OGM : ce que France Nature Environnement n’a pas osé dire au sujet du jugement de Clermont-Ferrand.

Le 4 mai 2006, le Tribunal administratif de Clermont-Ferrand a annulé les décisions d’autorisation délivrées le 27 avril 2005 par le ministère de l’Agriculture pour deux essais d’OGM médicaments à la société Meristem Therapeutics, donnant ainsi raison aux plaignants, en l’occurrence France Nature Environnement, le CRII-GEN et quelques autres associations anti-OGM.

Si ces derniers ont largement fait écho de la décision du Tribunal, se félicitant du verdict, ils ont volontairement communiqué sur la partie du jugement qui leur était favorable, et choisi de passer sous silence les nombreux points sur lesquels le Tribunal les a déboutés.

Or, parmi ces points, deux méritent une attention particulière.
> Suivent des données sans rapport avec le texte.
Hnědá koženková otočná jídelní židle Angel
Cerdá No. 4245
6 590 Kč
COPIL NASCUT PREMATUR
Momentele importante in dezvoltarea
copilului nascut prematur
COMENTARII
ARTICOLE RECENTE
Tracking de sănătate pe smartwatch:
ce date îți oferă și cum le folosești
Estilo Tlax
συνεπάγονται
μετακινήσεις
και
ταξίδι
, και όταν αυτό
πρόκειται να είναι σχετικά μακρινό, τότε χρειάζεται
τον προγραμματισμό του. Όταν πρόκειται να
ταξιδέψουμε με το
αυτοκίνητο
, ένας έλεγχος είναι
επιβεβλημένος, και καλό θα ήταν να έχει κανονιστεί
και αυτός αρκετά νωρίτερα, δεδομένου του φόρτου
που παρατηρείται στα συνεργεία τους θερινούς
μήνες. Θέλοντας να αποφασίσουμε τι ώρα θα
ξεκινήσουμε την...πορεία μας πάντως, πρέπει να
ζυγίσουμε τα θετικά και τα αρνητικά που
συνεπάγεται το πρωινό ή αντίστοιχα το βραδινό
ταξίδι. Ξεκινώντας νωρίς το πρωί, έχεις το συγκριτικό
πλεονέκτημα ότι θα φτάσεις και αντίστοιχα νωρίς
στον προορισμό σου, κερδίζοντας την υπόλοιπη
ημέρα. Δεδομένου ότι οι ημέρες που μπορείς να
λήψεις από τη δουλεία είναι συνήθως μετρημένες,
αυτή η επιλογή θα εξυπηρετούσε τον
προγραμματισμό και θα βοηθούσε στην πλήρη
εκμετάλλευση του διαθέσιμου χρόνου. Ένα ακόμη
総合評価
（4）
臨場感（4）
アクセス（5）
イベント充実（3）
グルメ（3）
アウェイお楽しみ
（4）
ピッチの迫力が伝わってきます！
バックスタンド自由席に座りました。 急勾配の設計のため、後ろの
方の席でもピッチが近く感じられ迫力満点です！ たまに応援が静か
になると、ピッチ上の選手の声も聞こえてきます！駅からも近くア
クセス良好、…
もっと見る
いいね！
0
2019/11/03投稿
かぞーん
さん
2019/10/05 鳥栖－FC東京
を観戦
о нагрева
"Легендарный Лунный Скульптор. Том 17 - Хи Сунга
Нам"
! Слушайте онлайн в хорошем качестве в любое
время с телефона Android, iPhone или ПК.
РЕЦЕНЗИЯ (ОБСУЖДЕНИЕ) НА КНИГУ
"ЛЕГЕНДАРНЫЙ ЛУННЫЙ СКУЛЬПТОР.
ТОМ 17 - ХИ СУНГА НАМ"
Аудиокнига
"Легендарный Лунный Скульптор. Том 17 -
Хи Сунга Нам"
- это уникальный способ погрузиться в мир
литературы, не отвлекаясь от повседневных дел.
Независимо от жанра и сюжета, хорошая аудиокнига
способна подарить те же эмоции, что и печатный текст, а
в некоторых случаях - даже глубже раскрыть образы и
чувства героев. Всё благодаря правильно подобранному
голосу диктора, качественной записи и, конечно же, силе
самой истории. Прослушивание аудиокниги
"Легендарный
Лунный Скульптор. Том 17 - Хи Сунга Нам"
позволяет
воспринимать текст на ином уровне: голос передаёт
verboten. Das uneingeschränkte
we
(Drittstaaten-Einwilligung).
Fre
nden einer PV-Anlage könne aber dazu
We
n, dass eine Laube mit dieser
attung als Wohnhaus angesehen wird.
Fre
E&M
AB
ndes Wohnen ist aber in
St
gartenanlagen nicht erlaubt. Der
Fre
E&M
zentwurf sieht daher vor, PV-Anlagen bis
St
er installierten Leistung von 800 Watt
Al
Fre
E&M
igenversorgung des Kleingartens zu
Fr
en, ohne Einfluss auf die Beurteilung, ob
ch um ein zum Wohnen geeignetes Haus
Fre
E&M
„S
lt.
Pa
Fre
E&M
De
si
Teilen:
Premièrement, il s’agit de la violation du principe de précaution invoquée par les plaignants. Que dit le rendu du jugement ? « Que les associations requérantes n’établissent aucun fait ou donnée scientifique nouvelle et incontestable de nature à remettre en cause, au regard du principe de précaution, l’appréciation portée par la commission précitée [la Commission du génie-moléculaire] et les autorités ministérielles sur les risques liés à l’opération de dissémination volontaire litigieuse ; qu’en outre, aucun danger potentiel clairement identifié menaçant les individus, les animaux ou les cultures ni aucun risque avéré de pollution génétique des cultures existantes par les organismes génétiquement modifiés utilisés par la société Meristem Therapeutics ne sont démontrés », et donc « qu’il suit de là que le moyen tiré de ce que le ministre de l’Agriculture aurait méconnu le principe de précaution et commis une erreur manifeste dans l’appréciation des risques inhérents à ladite opération de dissémination doit être écarté ».

Deuxièmement – et en toute logique -, le Tribunal a également rejeté l’argument des plaignants selon lequel la Convention européenne de sauvegarde des Droits de l’Homme aurait été violée. Pour le Tribunal administratif, « il ne ressort pas des pièces du dossier que […] l’opération de dissémination volontaire en cause génère une atteinte grave à l’environnement consistant en l’émission de substances nocives de nature à nuire à l’état de santé des individus ».

Ces deux points vont priver les opposants aux OGM des arguments majeurs qui ont servi à justifier les actes de fauchage. En effet, le jugement du Tribunal de Clermont :

1) confirme le respect du principe de précaution durant la procédure d’autorisation

2) valide la procédure d’évaluation des risques

3) et confirme – dès lors que la Commission du génie moléculaire donne son aval – l’absence de risque pour la santé et l’environnement des essais OGM au champ.